Action on flyposting in Scarborough - the unauthorised adverts and signs on our roadside verges and fences
Scarborough Council has promised to look into an issue of unauthorised adverts cluttering up the grass verges on the roads in and out of Scarborough.
The borough authority will work with its county council counterparts to address the issue, which was brought to its attention by Scarborough Civic Society.
Society member Adrian Perry spoke at the borough’s planning committee meeting last Thursday to make members aware of what he called a growing “nuisance”.
Mr Perry’s concern was about signs that are hammered into grass verges on the main roads in and out of town and also on railings and fences on the main commuter routes.
He said: “In recent months many railings, walls, roundabouts and grass verges have been used as places to advertise businesses.
“In past years this form of flyposting has been a nuisance.
“But now it seems a more organised affair with reputable companies becoming involved in this activity.
“Can the committee look at ways for this flyposting epidemic to be controlled as our roadsides are becoming overloaded with this intrusive clutter which needs to be cleared away or, at the very least, controlled.”
The committee heard that last year more than 200 signs from just one business were removed from the side of the roads around Filey.
Mr Perry added that it appeared to be a professional organisation that was carrying out the flyposting.
He said: “I suspect somebody is paying somebody to do this work all around Scarborough. These things are not just happening to be there. It has extensive coverage, all major routes into Scarborough covered.
“I won’t name the company but one has spent a considerable amount of money cluttering our streets with their advertisement signs. If we let this continue it is just going to escalate.”
David Walker, planning manager, responded to Mr Perry saying there are rules that allow for some signs to be posted without consent but they should still have the permission of the land or building owner. If it is on a highway then permission from the Highway Authority is required.

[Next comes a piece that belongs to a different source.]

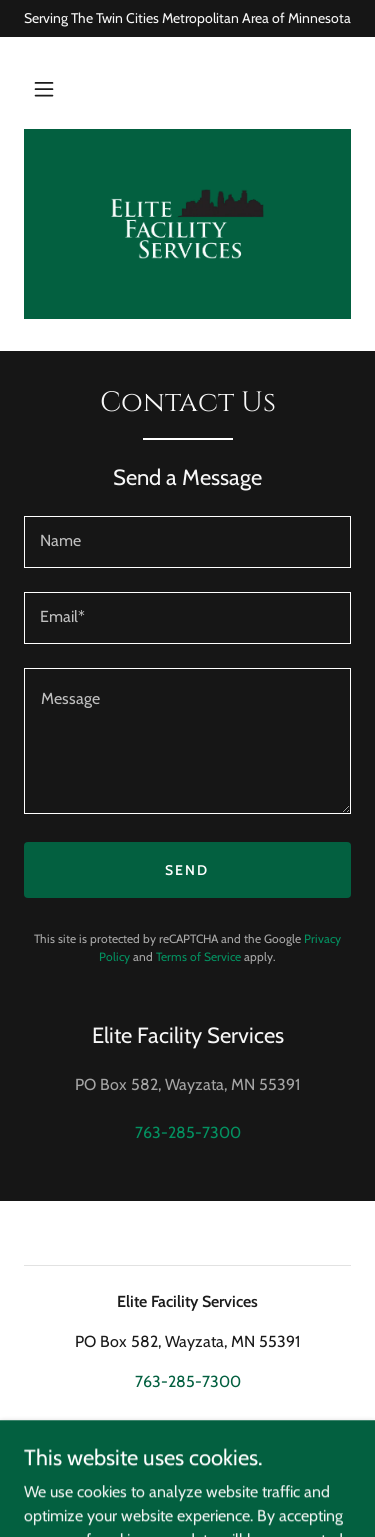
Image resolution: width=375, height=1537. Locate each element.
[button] (44, 89)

He added that North Yorkshire County Council only removes signs from highways if there is deemed to be a risk to public safety.
Planning committee chairman Cllr Eric Broadbent has now asked the authority’s planning and legal officers to work with the county council to come up with a coordinated way of addressing the growing concerns over signs.
Cllr Broadbent added: “We all have our sympathies [with the concerns], especially when you’re driving they are a distraction.”